When the head of the Australian Competition and Consumer Commission, Rod Sims said that he was losing faith in privatisation back in 2016 some heads turned full circle. He told the Melbourne Economic Forum that he had, “been a very strong advocate of privatisation for probably 20 years, but, ‘I’m now almost at the point of opposing privatisation because it’s been done to boost proceeds, it’s been done to boost asset sales and I think it’s severely damaging our economy’.” Sims discovered late what some of us had warned policymakers about back in the 1980s.
For over 30 years, privatisation has been one of the centre-piece policy prescriptions of neo-liberal economists pursuing their mission to dismantle the post-war social democratic state. Converts to the dogma are now becoming sceptics. Neo-liberal economic ideas had their political zenith in the 1980s, propelled by the governments of Margaret Thatcher in the UK and Ronald Regan in the USA. Ten years later they were awash in our political institutions.
Privatisation became an ideological commodity, packaged up and sold by self-interested consulting firms as a wonder drug, capable of delivering 20-30 per cent in service delivery savings to government. There was no robust independent financial analysis underpinning the claimed benefits of privatisation, nor any fair comparative research on the relative performance of public and private sector alternatives. Only one solution was possible in the minds of the neo-liberals and it was always privatisation. Ideological blinkers sustained this tunnel vision for decades, a legacy that normally would take many years to recover from. How quickly circumstances change.
The coronavirus has disrupted the privatisation narrative, forcing government to rethink the role of the public sector. Don’t forget that privatisaiton has always been deeply unpopular in the community with opinion polls consistently reporting overwhelming opposition to the privatisation of public utilities, health and transport services. Despite this, successive governments, mostly conservative ones, have remained hell bent on pushing privatisation of government business enterprises through our parliaments.
They mostly succeeded, leaving a legacy of policy failures that future generations will have to contend with. Looking back on the impact of the privatisation of ETSA can anyone really say with a straight face that it has been a success? Of course they can’t. It has been a monumental policy failure that delivered higher electricity prices.
We may be at a turning point in history.
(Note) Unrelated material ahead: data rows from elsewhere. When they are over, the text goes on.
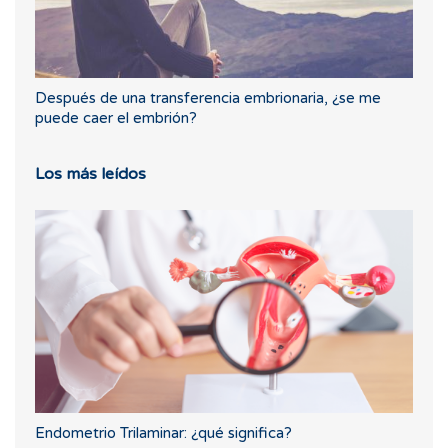
Después de una transferencia embrionaria, ¿se me
puede caer el embrión?
Los más leídos
Endometrio Trilaminar: ¿qué significa?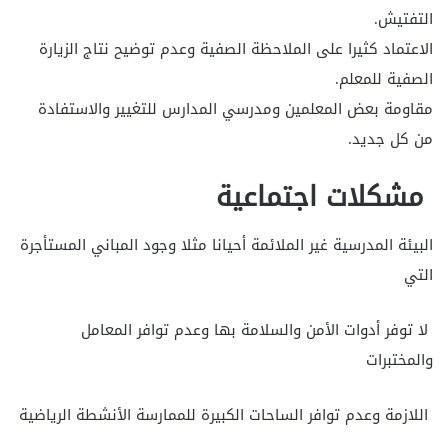
التفتيش.
الاعتماد كثيرا على الملاحظة الصفية وعدم توضيح نتاج الزيارة
الصفية للمعلم.
مقاومة بعض المعلمين ومدرسي المدارس للتغيير والاستفادة
من كل جديد.
مشكلات اجتماعية
البيئة المدرسية غير الملائمة أحيانا مثلا وجود المباني المستأجرة
التي
لا توفر أدوات الأمن والسلامة بها وعدم توافر المعامل
والمختبرات
اللازمة وعدم توافر الساحات الكبيرة للممارسة الأنشطة الرياضية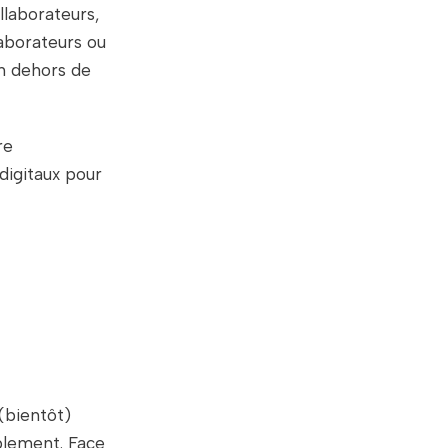
llaborateurs,
laborateurs ou
en dehors de
re
digitaux pour
(bientôt)
blement.
Face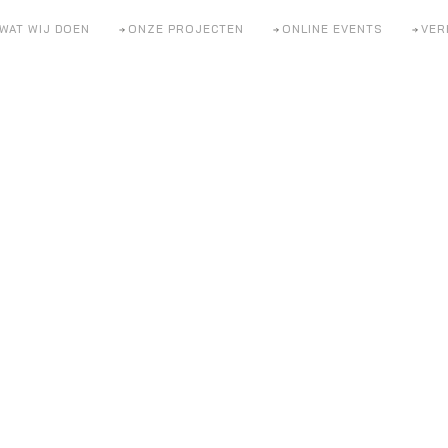
WAT WIJ DOEN
ONZE PROJECTEN
ONLINE EVENTS
VER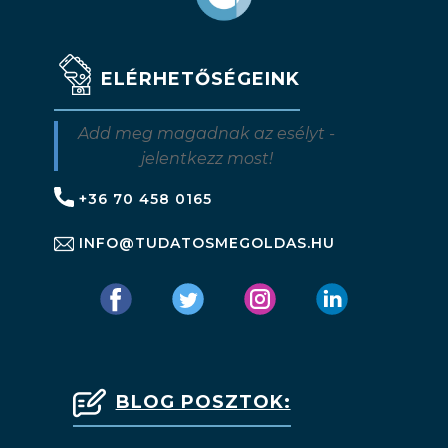
ELÉRHETŐSÉGEINK
Add meg magadnak az esélyt -
jelentkezz most!
+36 70 458 0165
INFO@TUDATOSMEGOLDAS.HU
BLOG POSZTOK: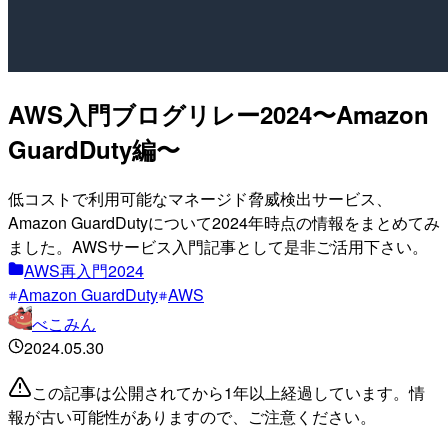
AWS入門ブログリレー2024〜Amazon
GuardDuty編〜
低コストで利用可能なマネージド脅威検出サービス、
Amazon GuardDutyについて2024年時点の情報をまとめてみ
ました。AWSサービス入門記事として是非ご活用下さい。
AWS再入門2024
Amazon GuardDuty
AWS
べこみん
2024.05.30
この記事は公開されてから1年以上経過しています。情
報が古い可能性がありますので、ご注意ください。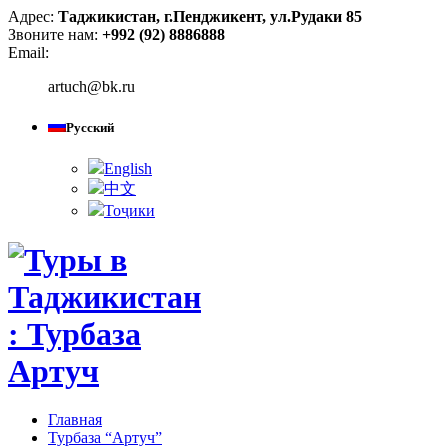
Адрес:
Таджикистан, г.Пенджикент, ул.Рудаки 85
Звоните нам:
+992 (92) 8886888
Email:
artuch@bk.ru
Русский
English
中文
Тоҷики
Главная
Турбаза “Артуч”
The coronavirus has forced governments here and around the world to take unprecedented action to help prevent the virus from killing tens of millions of people. We have acted boldly and swiftly, delivering a spectacularly successful outcome by global standards. At the heart of the response has been the mobilisation of our public services, particularly our public health system, community services, income and business support systems and police.
A star performer has been SA Pathology, a service at the front-line of the crisis. The State Government had threatened to privatise the service 12 months ago. Today it is being lauded as one of the institutional heroes of last few months, the driver of a world-leading COVID-19 testing regime. Prior to the crisis it had been accused of poor financial performance by the State Government which launched a review of the service. In the 2018 State Budget, the State Government insisted it deliver a $100 million of savings over three years or face privatisation.
SA Pathology embarked on a cost cutting program in 2019 that was beginning to deliver against the savings target. Premier Steven Marshall said it was on track to deliver cost savings of around $25 million over two years. It was not the only public sector agency under pressure to deliver savings prior to the Covid-19 crisis. What is different now is that it is impossible to ignore the incredibly important contributions that public sector agencies like SA Pathology have made to the recovery process so far.
The strategic value of institutions like this that are focused on delivering universal ‘public goods’ is inestimable at this time in our history. It cannot be captured by narrow accounting exercises that inappropriately benchmark public services with stripped back, profit motivated operations.
The retreat from privatisation of SA Pathology in South Australia helps us understand how crises, events and circumstances shape decisions about the role that the public sector plays at particular points in history. It is a welcome development, creating an opportunity for a much wider discussion about what we expect from our governments and how we might best tackle the many challenges that confront us as we recover from the Covid-19 crisis.
The South Australian and the Federal Government have relied on the public sector to do most of the heavy lifting during this time of need. They have wisely invested in expanding our capability and capacity to manage the pandemic and provide a life raft for thousands of businesses and millions of people who have lost their jobs. The story of how SA Pathology escaped the clutches of the privatisation juggernaut might be one for the history books.
John Spoehr is Director of the Australian Industrial Transformation Institute at Flinders University in South Australia.